Please copy each line below that contains the string "Quadro".

Data listing:
- Opening Delimiter -
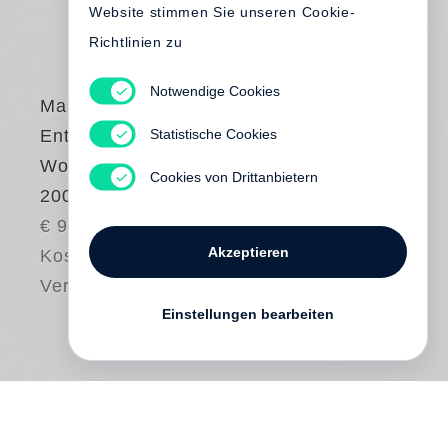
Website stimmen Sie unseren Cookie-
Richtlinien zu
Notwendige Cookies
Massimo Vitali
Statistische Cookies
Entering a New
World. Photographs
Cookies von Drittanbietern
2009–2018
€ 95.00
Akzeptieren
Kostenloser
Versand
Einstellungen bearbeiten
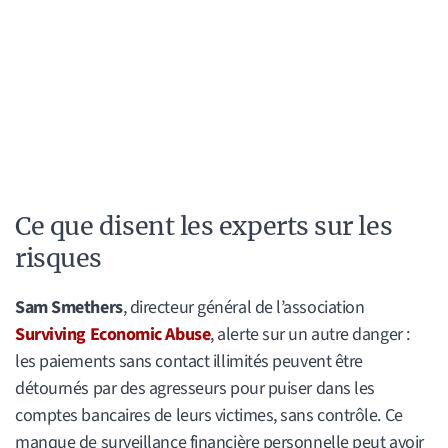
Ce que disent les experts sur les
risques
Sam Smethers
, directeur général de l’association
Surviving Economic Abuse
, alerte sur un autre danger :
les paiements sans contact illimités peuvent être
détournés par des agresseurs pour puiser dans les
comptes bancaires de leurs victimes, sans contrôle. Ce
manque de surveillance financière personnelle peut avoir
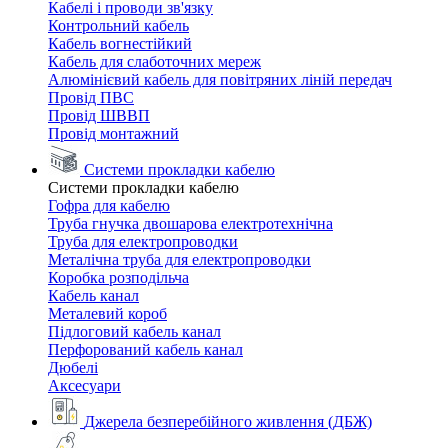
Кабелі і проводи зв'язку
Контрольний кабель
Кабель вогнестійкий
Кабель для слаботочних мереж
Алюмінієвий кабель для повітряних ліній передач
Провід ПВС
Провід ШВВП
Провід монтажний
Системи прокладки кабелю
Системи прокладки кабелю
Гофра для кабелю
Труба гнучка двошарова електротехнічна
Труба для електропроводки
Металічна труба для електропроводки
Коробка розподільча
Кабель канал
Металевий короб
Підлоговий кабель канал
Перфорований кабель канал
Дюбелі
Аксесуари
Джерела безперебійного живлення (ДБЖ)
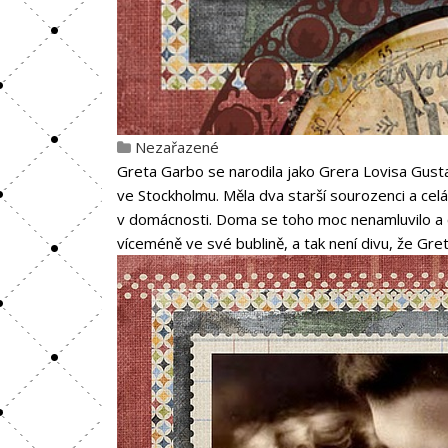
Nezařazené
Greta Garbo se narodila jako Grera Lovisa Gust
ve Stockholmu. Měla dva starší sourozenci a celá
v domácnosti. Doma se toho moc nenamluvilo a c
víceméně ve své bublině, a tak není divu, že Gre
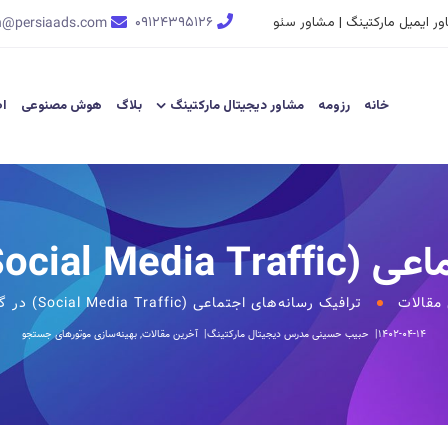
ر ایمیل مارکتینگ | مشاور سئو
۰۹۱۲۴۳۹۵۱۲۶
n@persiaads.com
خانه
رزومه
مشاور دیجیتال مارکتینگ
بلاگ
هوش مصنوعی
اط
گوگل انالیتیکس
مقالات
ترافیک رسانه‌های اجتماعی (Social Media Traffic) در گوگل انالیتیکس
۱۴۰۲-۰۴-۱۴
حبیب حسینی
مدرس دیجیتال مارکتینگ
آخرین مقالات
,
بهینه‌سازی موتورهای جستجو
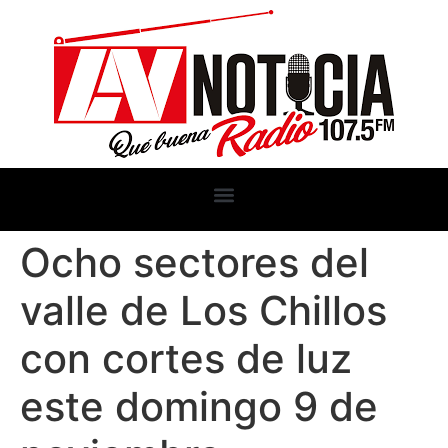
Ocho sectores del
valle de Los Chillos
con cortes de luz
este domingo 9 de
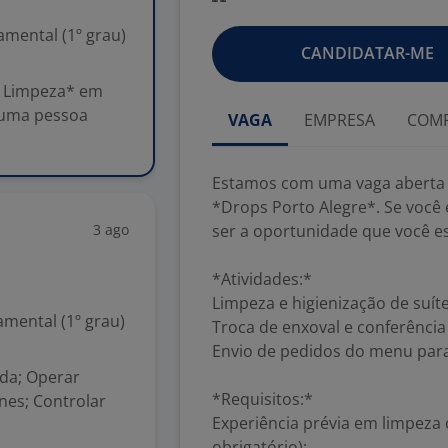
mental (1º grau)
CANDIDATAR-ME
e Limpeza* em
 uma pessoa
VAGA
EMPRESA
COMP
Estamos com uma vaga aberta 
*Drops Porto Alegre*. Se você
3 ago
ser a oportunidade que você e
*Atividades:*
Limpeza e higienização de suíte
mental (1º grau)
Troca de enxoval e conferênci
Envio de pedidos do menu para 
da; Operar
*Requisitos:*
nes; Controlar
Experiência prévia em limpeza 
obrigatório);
- Closing Delimiter -
- Opening Delimiter -
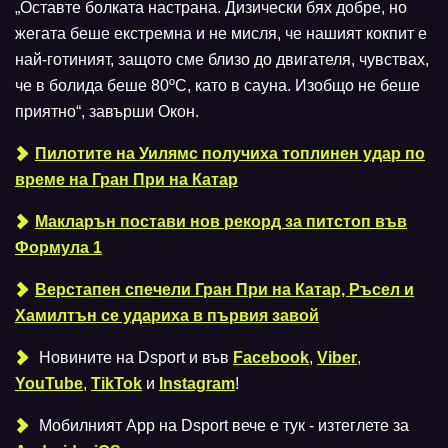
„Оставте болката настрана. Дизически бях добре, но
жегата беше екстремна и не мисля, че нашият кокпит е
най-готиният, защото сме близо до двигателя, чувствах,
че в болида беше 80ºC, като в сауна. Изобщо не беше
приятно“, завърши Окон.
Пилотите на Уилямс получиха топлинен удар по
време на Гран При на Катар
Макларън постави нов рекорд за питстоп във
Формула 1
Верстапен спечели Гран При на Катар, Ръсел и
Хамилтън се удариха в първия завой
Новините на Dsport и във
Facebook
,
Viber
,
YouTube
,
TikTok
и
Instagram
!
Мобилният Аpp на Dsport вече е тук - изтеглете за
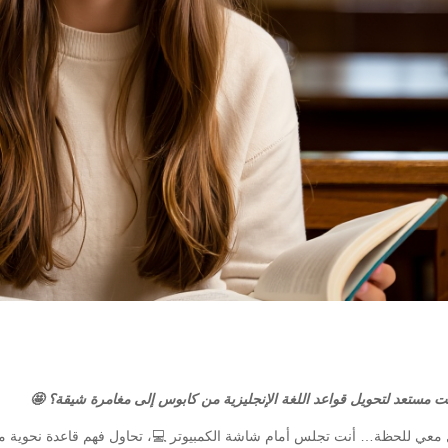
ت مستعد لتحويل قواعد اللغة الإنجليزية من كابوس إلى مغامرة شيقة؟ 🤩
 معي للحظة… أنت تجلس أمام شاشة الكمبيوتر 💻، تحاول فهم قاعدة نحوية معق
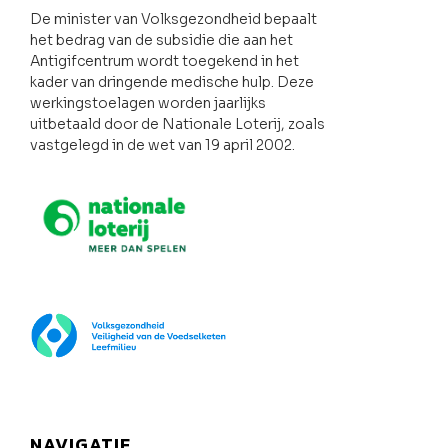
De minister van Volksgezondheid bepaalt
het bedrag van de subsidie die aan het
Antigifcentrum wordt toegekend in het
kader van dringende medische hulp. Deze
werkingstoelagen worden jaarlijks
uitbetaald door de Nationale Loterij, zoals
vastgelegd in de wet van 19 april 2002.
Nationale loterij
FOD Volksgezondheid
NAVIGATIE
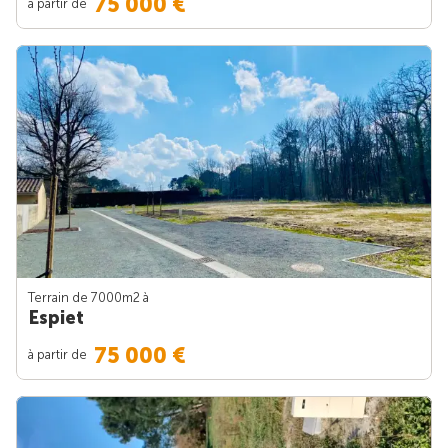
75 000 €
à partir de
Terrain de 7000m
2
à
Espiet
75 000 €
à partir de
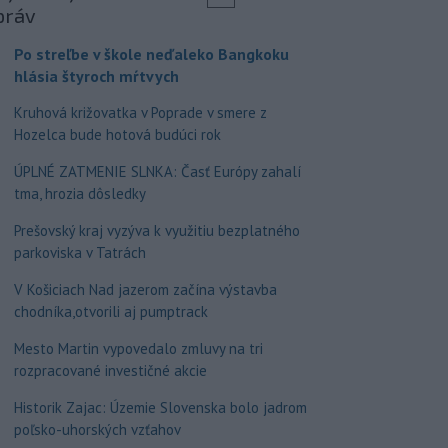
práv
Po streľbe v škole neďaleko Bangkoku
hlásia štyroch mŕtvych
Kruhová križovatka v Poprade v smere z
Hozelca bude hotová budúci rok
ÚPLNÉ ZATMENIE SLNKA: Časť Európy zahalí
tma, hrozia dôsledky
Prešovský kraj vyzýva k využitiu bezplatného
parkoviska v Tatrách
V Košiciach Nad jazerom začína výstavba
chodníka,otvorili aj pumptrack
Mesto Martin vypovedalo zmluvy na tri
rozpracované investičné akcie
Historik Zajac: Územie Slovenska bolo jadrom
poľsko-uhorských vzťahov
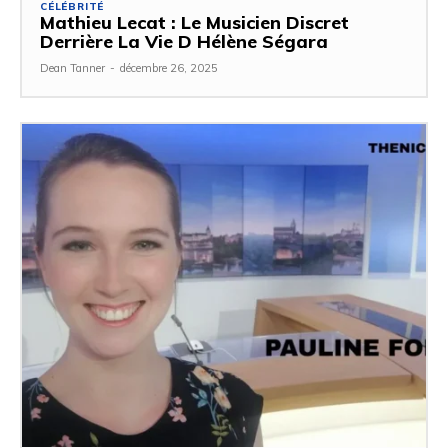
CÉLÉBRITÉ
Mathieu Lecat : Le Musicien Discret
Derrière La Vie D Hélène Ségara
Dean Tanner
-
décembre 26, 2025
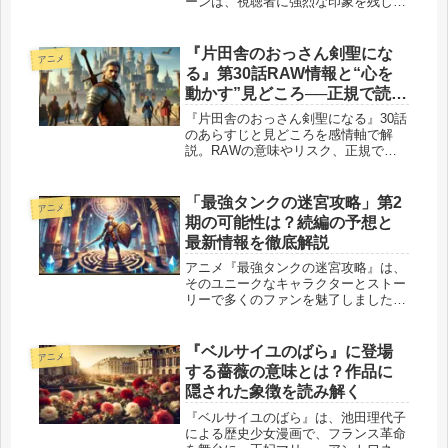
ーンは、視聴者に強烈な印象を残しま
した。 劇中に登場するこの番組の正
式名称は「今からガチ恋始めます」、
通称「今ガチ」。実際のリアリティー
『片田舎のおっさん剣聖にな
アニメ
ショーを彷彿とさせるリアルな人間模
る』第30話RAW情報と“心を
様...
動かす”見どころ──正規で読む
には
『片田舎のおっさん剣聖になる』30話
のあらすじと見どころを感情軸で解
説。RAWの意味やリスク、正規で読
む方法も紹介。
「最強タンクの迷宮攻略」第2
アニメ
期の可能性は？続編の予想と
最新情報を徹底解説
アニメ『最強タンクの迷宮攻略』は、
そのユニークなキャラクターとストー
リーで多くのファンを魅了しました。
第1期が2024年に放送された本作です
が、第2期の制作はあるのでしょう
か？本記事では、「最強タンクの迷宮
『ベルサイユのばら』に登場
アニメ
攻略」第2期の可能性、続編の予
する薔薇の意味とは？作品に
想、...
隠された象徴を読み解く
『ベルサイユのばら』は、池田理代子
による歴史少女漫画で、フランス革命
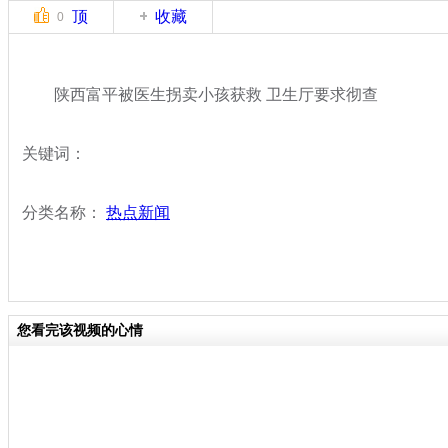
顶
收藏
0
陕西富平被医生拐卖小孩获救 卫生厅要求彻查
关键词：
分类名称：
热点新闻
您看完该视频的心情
- Closing Delimiter -
- Opening Delimiter -
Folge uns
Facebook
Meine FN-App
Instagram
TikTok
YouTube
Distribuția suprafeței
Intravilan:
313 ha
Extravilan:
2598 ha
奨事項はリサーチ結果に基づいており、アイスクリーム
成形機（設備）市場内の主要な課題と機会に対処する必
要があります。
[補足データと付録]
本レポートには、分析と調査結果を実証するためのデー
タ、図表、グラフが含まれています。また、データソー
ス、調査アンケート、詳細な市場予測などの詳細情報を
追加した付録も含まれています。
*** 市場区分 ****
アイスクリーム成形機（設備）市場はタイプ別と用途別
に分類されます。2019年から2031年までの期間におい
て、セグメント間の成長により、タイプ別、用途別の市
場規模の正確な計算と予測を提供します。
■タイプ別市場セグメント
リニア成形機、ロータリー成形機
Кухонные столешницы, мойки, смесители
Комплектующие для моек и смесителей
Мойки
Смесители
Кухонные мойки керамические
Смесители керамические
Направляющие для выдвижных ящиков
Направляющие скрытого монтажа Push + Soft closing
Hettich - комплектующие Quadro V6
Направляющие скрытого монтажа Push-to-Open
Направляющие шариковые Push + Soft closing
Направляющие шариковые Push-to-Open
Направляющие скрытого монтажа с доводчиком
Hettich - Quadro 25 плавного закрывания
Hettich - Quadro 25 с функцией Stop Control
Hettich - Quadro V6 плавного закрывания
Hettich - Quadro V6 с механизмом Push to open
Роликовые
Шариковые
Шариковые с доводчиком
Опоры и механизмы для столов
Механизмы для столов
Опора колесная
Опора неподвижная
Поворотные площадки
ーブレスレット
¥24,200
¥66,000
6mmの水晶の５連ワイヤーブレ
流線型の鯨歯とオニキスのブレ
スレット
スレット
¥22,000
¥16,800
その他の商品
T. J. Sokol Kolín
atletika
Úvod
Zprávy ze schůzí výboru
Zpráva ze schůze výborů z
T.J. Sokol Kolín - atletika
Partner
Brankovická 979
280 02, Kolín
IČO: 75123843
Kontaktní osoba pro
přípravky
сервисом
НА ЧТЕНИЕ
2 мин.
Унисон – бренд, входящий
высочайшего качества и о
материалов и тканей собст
- Closing Delimiter -
Exercise solution:
Hettich - комплектующие Quadro V6
Hettich - Quadro 25 плавного закрывания
Hettich - Quadro 25 с функцией Stop Control
Hettich - Quadro V6 плавного закрывания
Hettich - Quadro V6 с механизмом Push to open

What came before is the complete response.